Just had a quick question regarding SSD's and any kind of maintenance that I should undertake as the user?


I've just installed the Crucial C300 256GB SSD into my Macbook Pro 13", 4GB Ram, 2.53ghz (Mid 09') and the difference is night and day between this and the old HDD.


However, I was just wondering if there is any kind of maintenance that should be done to the SSD? I've read in places that over time with the read/writes performance starts to dip...


Any advice is welcome and I'm hoping the above is enough information.


Cheers.

Macbook Pro 13", 250GB, 4GB Ram, 2.53ghz (Mid 09'), Mac OS X (10.6.5), IPhone 4 32GB

Posted on May 5, 2011 4:23 PM

Reply
20 replies

May 16, 2011 4:58 PM in response to bullett007

Aweseome. I'm getting back into Macs again. I go through phases so I picked up a mini from ebay which I should get this week and i've been investigating using my SSD in it and that's what I found. The real question is, how do we know it's actually performing the TRIM operations and not just changing what the HD diag tells us? I guess we'll never know. Glad it helped you out!

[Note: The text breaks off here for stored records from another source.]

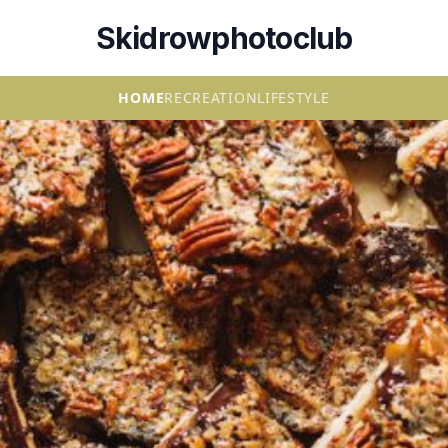
Skidrowphotoclub
HOME
RECREATION
LIFESTYLE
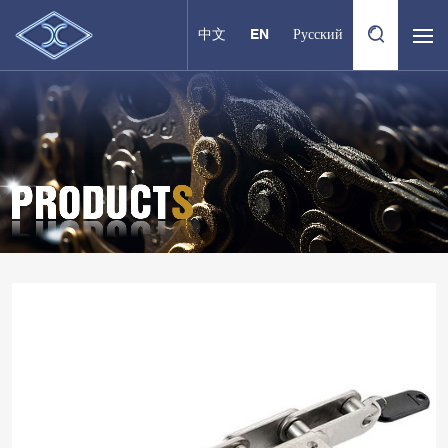
中文
EN
Русский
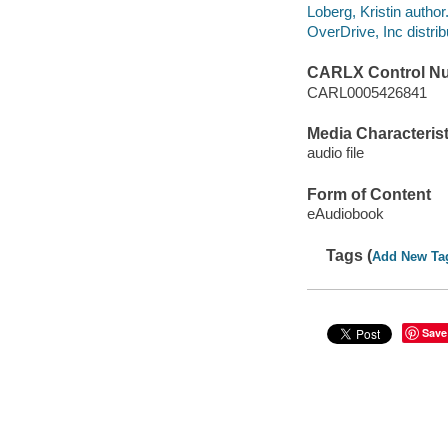
Loberg, Kristin author
OverDrive, Inc distrib
CARLX Control N
CARL0005426841
Media Characterist
audio file
Form of Content
eAudiobook
Tags (
Add New Ta
Save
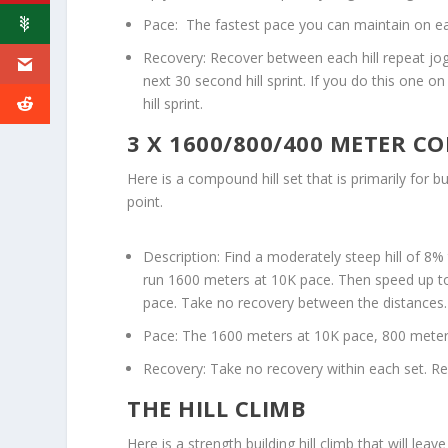
Pace: The fastest pace you can maintain on e
Recovery: Recover between each hill repeat jog
next 30 second hill sprint. If you do this one o
hill sprint.
3 X 1600/800/400 METER 
Here is a compound hill set that is primarily for b
point.
Description: Find a moderately steep hill of 8% 
run 1600 meters at 10K pace. Then speed up to
pace. Take no recovery between the distances.
Pace: The 1600 meters at 10K pace, 800 meter
Recovery: Take no recovery within each set. Re
THE HILL CLIMB
Here is a strength building hill climb that will l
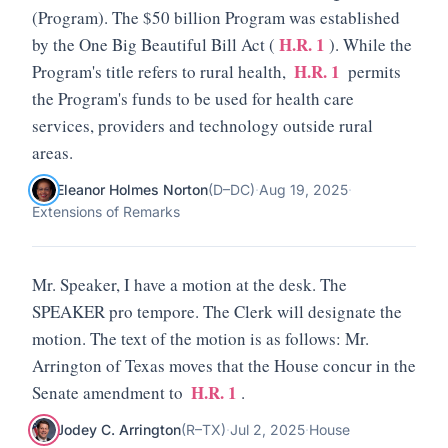
(Program). The $50 billion Program was established
H.R. 1
by the One Big Beautiful Bill Act (
). While the
H.R. 1
Program's title refers to rural health,
permits
the Program's funds to be used for health care
services, providers and technology outside rural
areas.
Eleanor Holmes Norton
(
D
–
DC
)
·
Aug 19, 2025
·
Extensions of Remarks
Mr. Speaker, I have a motion at the desk. The
SPEAKER pro tempore. The Clerk will designate the
motion. The text of the motion is as follows: Mr.
Arrington of Texas moves that the House concur in the
H.R. 1
Senate amendment to
.
Jodey C. Arrington
(
R
–
TX
)
·
Jul 2, 2025
·
House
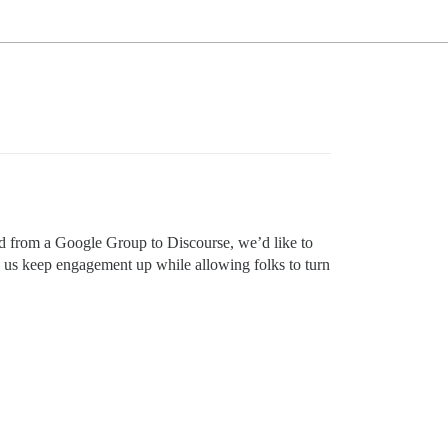
ved from a Google Group to Discourse, we’d like to
p us keep engagement up while allowing folks to turn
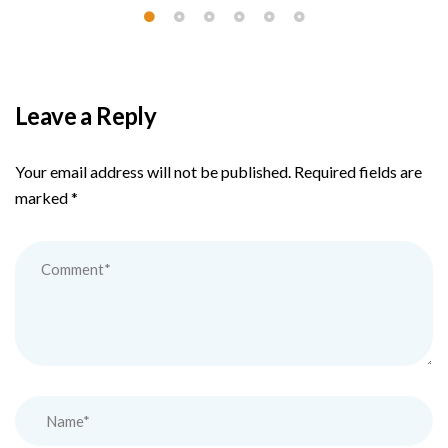
Leave a Reply
Your email address will not be published.
Required fields are
marked
*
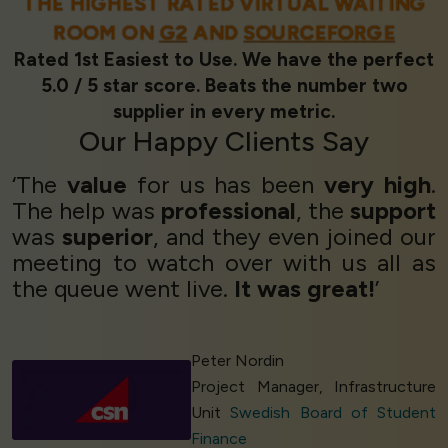
THE HIGHEST RATED VIRTUAL WAITING
ROOM ON
G2
AND
SOURCEFORGE
Rated 1st Easiest to Use. We have the perfect
5.0 / 5 star score. Beats the number two
supplier in every metric.
Our
Happy Clients
Say
‘The
value
for us has been
very high
.
The help was
professional
, the
support
was
superior
, and they even joined our
meeting to watch over with us all as
the queue went live.
It was great!
’
Peter Nordin
Project Manager, Infrastructure
Unit
Swedish Board of Student
Finance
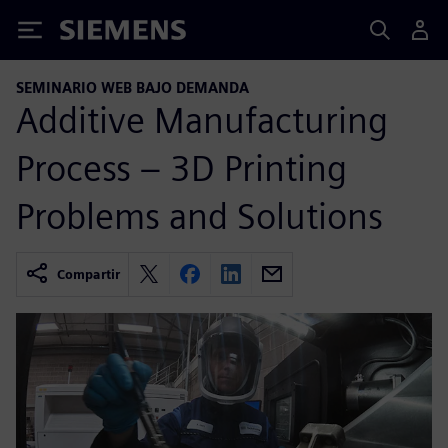
Siemens
SEMINARIO WEB BAJO DEMANDA
Additive Manufacturing
Process – 3D Printing
Problems and Solutions
Compartir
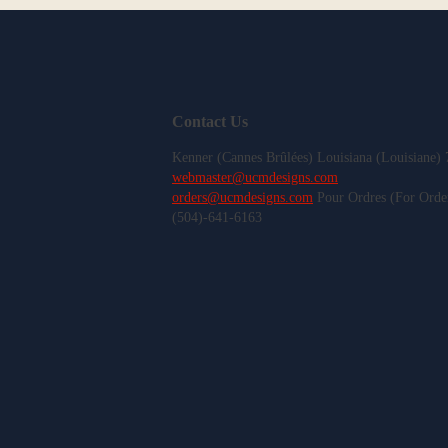
Contact Us
Kenner (Cannes Brûlées) Louisiana (Louisiane)
webmaster@ucmdesigns.com
orders@ucmdesigns.com
Pour Ordres (For Orde
(504)-641-6163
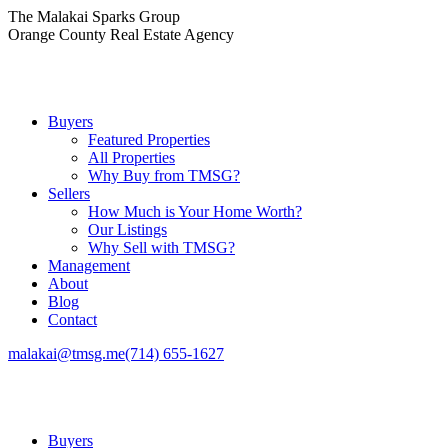
Skip
The Malakai Sparks Group
to
Orange County Real Estate Agency
content
Buyers
Featured Properties
All Properties
Why Buy from TMSG?
Sellers
How Much is Your Home Worth?
Our Listings
Why Sell with TMSG?
Management
About
Blog
Contact
malakai@tmsg.me
(714) 655-1627
Buyers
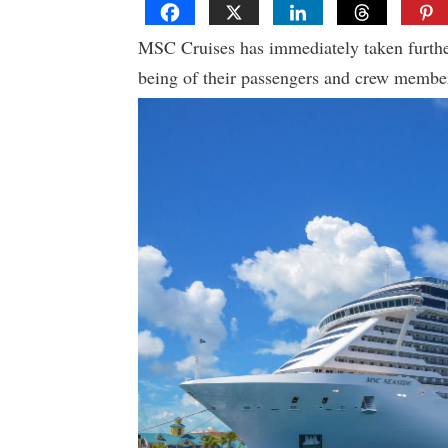
MSC Cruises has immediately taken further
being of their passengers and crew members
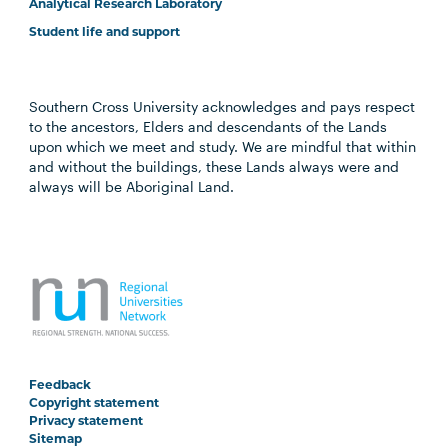
Analytical Research Laboratory
Student life and support
Southern Cross University acknowledges and pays respect
to the ancestors, Elders and descendants of the Lands
upon which we meet and study. We are mindful that within
and without the buildings, these Lands always were and
always will be Aboriginal Land.
Feedback
Copyright statement
Privacy statement
Sitemap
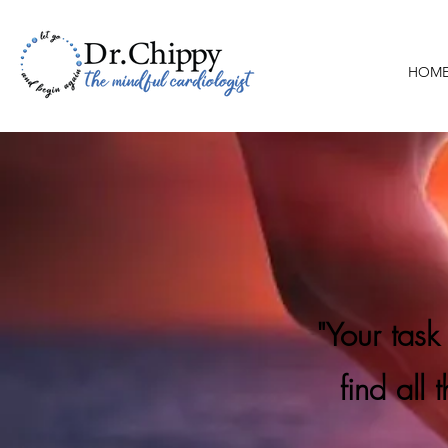
HOM
"Your task
find all 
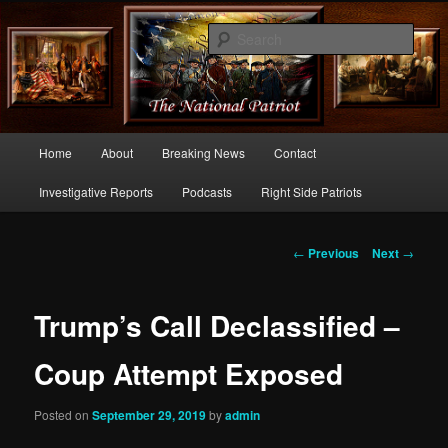
Commentary From the Right Side of Politics
Sear
thenationalpatriot.com
Main
Home
About
Breaking News
Contact
Skip
menu
Investigative Reports
Podcasts
Right Side Patriots
to
primary
Post
←
Previous
Next
→
navigation
content
Trump’s Call Declassified –
Coup Attempt Exposed
Posted on
September 29, 2019
by
admin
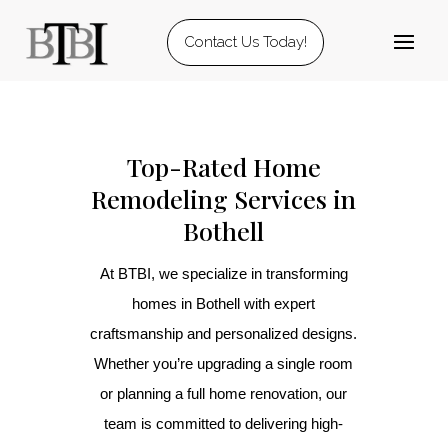
Contact Us Today!
Top-Rated Home
Remodeling Services in
Bothell
At BTBI, we specialize in transforming
homes in Bothell with expert
craftsmanship and personalized designs.
Whether you’re upgrading a single room
or planning a full home renovation, our
team is committed to delivering high-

May 16, 2011 6:00 PM in response to ridergroov

Hey ridergroov,


Great to here you've picked up a Mac, even better if you shall be using an SSD in it also!!!


In regards to the TRIM operations, I would say that since installing the SSD, I have noticed it slow in performance over the past few weeks, not a big difference but one that was noticeable. Since running the patch and rebooting, it has that "snap" to it again when booting/opening applications etc etc...


I know that's not exactly conclusive evidence, but if like me you're into your tech, you'l notice the slight differences. 🙂


Thanks for the link, forever in your debt.

May 16, 2011 8:56 PM in response to bullett007

That TRIM enabler has caused all kinds of issues, from total freezes to 30-second delays--especially in that model drive you are using.


I would advice anyone buying a SSD for a Mac laptop, to buy one that uses a SandForce 2281 controller--like an OCZ Vertex 3 or OWC's latest SATA III SSD. It incorporates "garbage collection" technology that eliminates the need for TRIM.





User uploaded file


17" 2.2GHz i7 Quad-Core MacBook Pro  8G RAM  750G HD + OCZ Vertex 3 SSD Boot HD 

May 18, 2011 4:41 AM in response to dm_dimon

actually in reply to Mac Medic & Linc Davis


that partial hack does exactly this:

wipes "Apple SSD" string with zeroes in two places in driver, thus effectively disabling Apple's check for SSD manufacturer (string compare with zero string)

Actually you, if a bit paranoid, can do it yourself in any HEX editor


As TRIM is standard ATA command - so any drive, supporting TRIM, will do the same (from external POW)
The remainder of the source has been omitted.